The authorities have not been focusing exclusively on security mistakes leading to data breaches—they have also been actively enforcing the data protection principles, such as transparency, fairness, and lawful basis for processing the data. Enforcement actions have penalized organizations with “overly complex privacy notices and notices deemed to be insufficiently granular, inaccurate or incomplete,” DLA Piper noted in the report.
“For anyone who has had to draft privacy notices, transparency is a conundrum. Include too much detail and it may not be understandable to your audience, breaching GDPR’s transparency principle. Include too little and you risk being sanctioned for providing incomplete or inaccurate information.”
One of the reasons the fines haven’t been near the maximum amount possible under the law may be tied to some uncertainties on how fines should be assessed, according to DLA Piper’s report.
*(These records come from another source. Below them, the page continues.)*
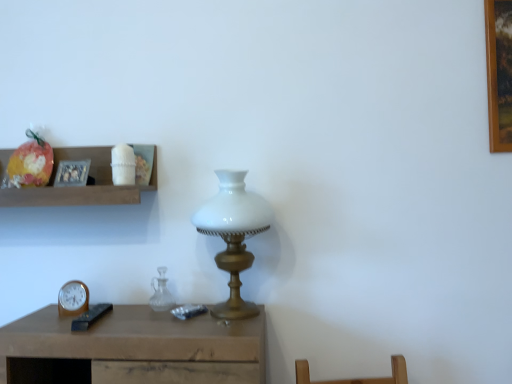 In the scene shown: Measure the distance between point [3,159] and camera.

They are 4.99 feet apart.

Measure the distance between wooden shelf at upper left and camera.

The distance of wooden shelf at upper left from camera is 1.33 meters.

What is the approximate height of metallic silver picture frame at upper left?

metallic silver picture frame at upper left is 4.99 inches tall.

What do you see at coordinates (72, 173) in the screenshot? I see `metallic silver picture frame at upper left` at bounding box center [72, 173].

What do you see at coordinates (30, 163) in the screenshot? I see `shiny plastic bag at upper left` at bounding box center [30, 163].

Locate an element on the screen. The image size is (512, 384). wooden shelf at upper left is located at coordinates (81, 187).

What's the angular difference between shiny plastic bag at upper left and white glass lamp at center's facing directions?

6.61 degrees.

Between shiny plastic bag at upper left and white glass lamp at center, which one has less height?

Standing shorter between the two is shiny plastic bag at upper left.

Is shiny plastic bag at upper left further to the viewer compared to white glass lamp at center?

Yes, it is behind white glass lamp at center.

Does transparent glass vase at center have a lesser height compared to white glass lamp at center?

Yes.

Is transparent glass vase at center oriented away from white glass lamp at center?

transparent glass vase at center is not turned away from white glass lamp at center.

Is transparent glass vase at center far from white glass lamp at center?

They are positioned close to each other.

Is wooden shelf at upper left not inside wooden clock at lower left?

wooden shelf at upper left is positioned outside wooden clock at lower left.

Who is taller, wooden shelf at upper left or wooden clock at lower left?

wooden shelf at upper left.

From the image's perspective, is wooden shelf at upper left above or below wooden clock at lower left?

From the image's perspective, wooden shelf at upper left appears above wooden clock at lower left.

Is the depth of wooden shelf at upper left greater than that of wooden clock at lower left?

No, wooden shelf at upper left is closer to the camera.

Is white glass lamp at center facing away from wooden shelf at upper left?

white glass lamp at center is not turned away from wooden shelf at upper left.

How many degrees apart are the facing directions of white glass lamp at center and wooden shelf at upper left?

They differ by 1.43 degrees in their facing directions.

Considering the sizes of objects white glass lamp at center and wooden shelf at upper left in the image provided, who is thinner, white glass lamp at center or wooden shelf at upper left?

wooden shelf at upper left is thinner.

Is white glass lamp at center inside or outside of wooden shelf at upper left?

white glass lamp at center is spatially situated outside wooden shelf at upper left.

I want to click on glass vase on the right of metallic silver picture frame at upper left, so click(x=161, y=292).

Is transparent glass vase at center facing away from metallic silver picture frame at upper left?

transparent glass vase at center does not have its back to metallic silver picture frame at upper left.

Is transparent glass vase at center to the left or to the right of metallic silver picture frame at upper left in the image?

Clearly, transparent glass vase at center is on the right of metallic silver picture frame at upper left in the image.

Which is closer to the camera, (55, 178) or (28, 146)?

Point (55, 178) is closer to the camera than point (28, 146).

From a real-world perspective, between metallic silver picture frame at upper left and shiny plastic bag at upper left, who is vertically lower?

metallic silver picture frame at upper left is physically lower.

Is metallic silver picture frame at upper left shorter than shiny plastic bag at upper left?

Yes, metallic silver picture frame at upper left is shorter than shiny plastic bag at upper left.

From the image's perspective, which object appears higher, metallic silver picture frame at upper left or shiny plastic bag at upper left?

shiny plastic bag at upper left.

Considering the sizes of wooden shelf at upper left and transparent glass vase at center in the image, is wooden shelf at upper left wider or thinner than transparent glass vase at center?

Considering their sizes, wooden shelf at upper left looks broader than transparent glass vase at center.

Who is smaller, wooden shelf at upper left or transparent glass vase at center?

Smaller between the two is transparent glass vase at center.

Based on their positions, is wooden shelf at upper left located to the left or right of transparent glass vase at center?

From the image, it's evident that wooden shelf at upper left is to the left of transparent glass vase at center.

Where is `fruit on the left side of white glass lamp at center`? fruit on the left side of white glass lamp at center is located at coordinates (30, 163).

This screenshot has height=384, width=512. In the image, there is a white glass lamp at center. What are the coordinates of `glass vase below it (from the image's perspective)` in the screenshot? It's located at (161, 292).

Looking at the image, which one is located further to metallic silver picture frame at upper left, transparent glass vase at center or shiny plastic bag at upper left?

Based on the image, transparent glass vase at center appears to be further to metallic silver picture frame at upper left.

Looking at the image, which one is located further to wooden clock at lower left, wooden shelf at upper left or white glass lamp at center?

white glass lamp at center is positioned further to the anchor wooden clock at lower left.

Looking at the image, which one is located closer to wooden shelf at upper left, white glass lamp at center or transparent glass vase at center?

white glass lamp at center is positioned closer to the anchor wooden shelf at upper left.

Estimate the real-world distances between objects in this image. Which object is closer to metallic silver picture frame at upper left, white glass lamp at center or transparent glass vase at center?

transparent glass vase at center lies closer to metallic silver picture frame at upper left than the other object.

Considering their positions, is wooden clock at lower left positioned closer to transparent glass vase at center than wooden shelf at upper left?

Among the two, wooden clock at lower left is located nearer to transparent glass vase at center.

Considering their positions, is metallic silver picture frame at upper left positioned closer to shiny plastic bag at upper left than wooden shelf at upper left?

metallic silver picture frame at upper left.

Considering their positions, is wooden shelf at upper left positioned further to wooden clock at lower left than shiny plastic bag at upper left?

shiny plastic bag at upper left lies further to wooden clock at lower left than the other object.

Estimate the real-world distances between objects in this image. Which object is further from metallic silver picture frame at upper left, wooden clock at lower left or transparent glass vase at center?

The object further to metallic silver picture frame at upper left is transparent glass vase at center.

This screenshot has height=384, width=512. Find the location of `shelf between metallic silver picture frame at upper left and transparent glass vase at center in the vertical direction`. shelf between metallic silver picture frame at upper left and transparent glass vase at center in the vertical direction is located at coordinates (81, 187).

Find the location of a particular element. The image size is (512, 384). shelf between shiny plastic bag at upper left and transparent glass vase at center in the horizontal direction is located at coordinates (81, 187).

Find the location of a particular element. The image size is (512, 384). clock situated between metallic silver picture frame at upper left and white glass lamp at center from left to right is located at coordinates (73, 299).

Locate an element on the screen. The image size is (512, 384). glass vase between metallic silver picture frame at upper left and white glass lamp at center from left to right is located at coordinates (161, 292). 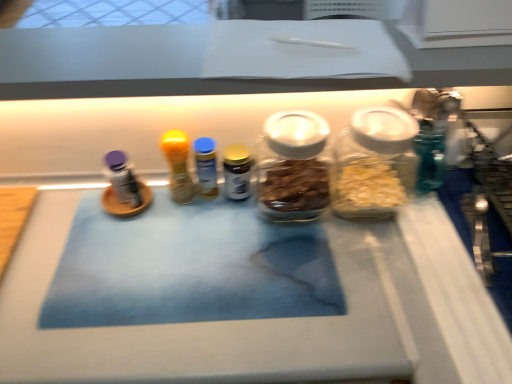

While the common interpretation is that fines should be assessed against the organization’s total global revenue, “legally binding articles” of GDPR appear to limit the assessment of fines to just the revenue of the specific entity within the organization responsible for violating GDPR. There is also ongoing discussion whether fines for violations that affect integrity and confidentiality of data are capped to a lower (2 percent) amount than those for security violations.
“The many open legal questions and uncertainties in the interpretation and application of GDPR perhaps explain, in part, why the fines imposed to date by supervisory authorities have been at the lower end of the scale of potential maximum fines,” DLA Piper’s report noted.
Regulators have the ability to suspend data transfers altogether when they are considered unlawful—or to delete data collected unlawfully. This authority hasn’t been used much yet, but it may have more of an impact on how organizations process and handle data than just fines.